▶ [WORK REQUIRED]
Search the data below for the word "Термостат" and copy each line that holds it.

▶ [DATA FOR THIS EXERCISE]

^^^^^^^^

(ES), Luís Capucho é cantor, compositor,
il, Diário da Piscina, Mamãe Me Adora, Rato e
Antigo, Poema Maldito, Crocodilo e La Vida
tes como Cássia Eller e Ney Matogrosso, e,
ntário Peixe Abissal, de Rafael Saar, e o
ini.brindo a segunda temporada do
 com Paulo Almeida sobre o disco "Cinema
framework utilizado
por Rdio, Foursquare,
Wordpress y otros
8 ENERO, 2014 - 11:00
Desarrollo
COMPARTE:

^^^^^^^^

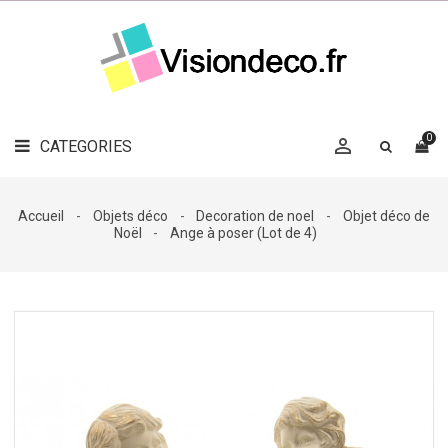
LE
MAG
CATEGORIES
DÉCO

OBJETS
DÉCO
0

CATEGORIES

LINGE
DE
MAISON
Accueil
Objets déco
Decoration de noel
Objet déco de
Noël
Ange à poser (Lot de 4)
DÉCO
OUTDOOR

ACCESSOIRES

^^^^^^^^

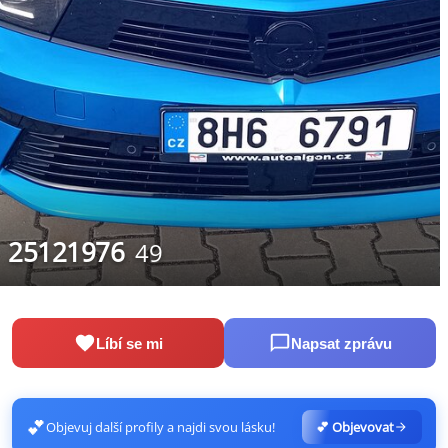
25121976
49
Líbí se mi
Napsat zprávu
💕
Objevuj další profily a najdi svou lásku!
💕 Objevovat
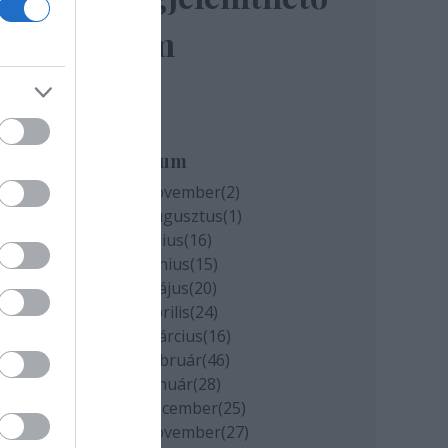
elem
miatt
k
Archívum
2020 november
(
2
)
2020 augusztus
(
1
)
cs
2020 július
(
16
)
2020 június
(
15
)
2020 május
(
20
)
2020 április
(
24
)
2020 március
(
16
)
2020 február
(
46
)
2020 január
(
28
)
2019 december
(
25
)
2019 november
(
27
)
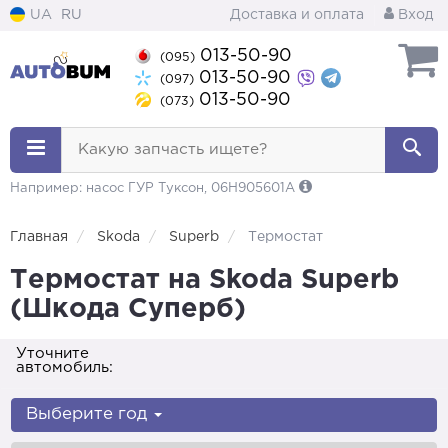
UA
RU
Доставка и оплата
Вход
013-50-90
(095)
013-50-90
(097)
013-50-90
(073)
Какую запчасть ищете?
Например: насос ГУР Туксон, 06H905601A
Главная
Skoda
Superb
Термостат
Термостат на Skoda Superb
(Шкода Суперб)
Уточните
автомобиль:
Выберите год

^^^^^^^^

▶ [WRITTEN REPLY]
Термостат
Термостат на Skoda Superb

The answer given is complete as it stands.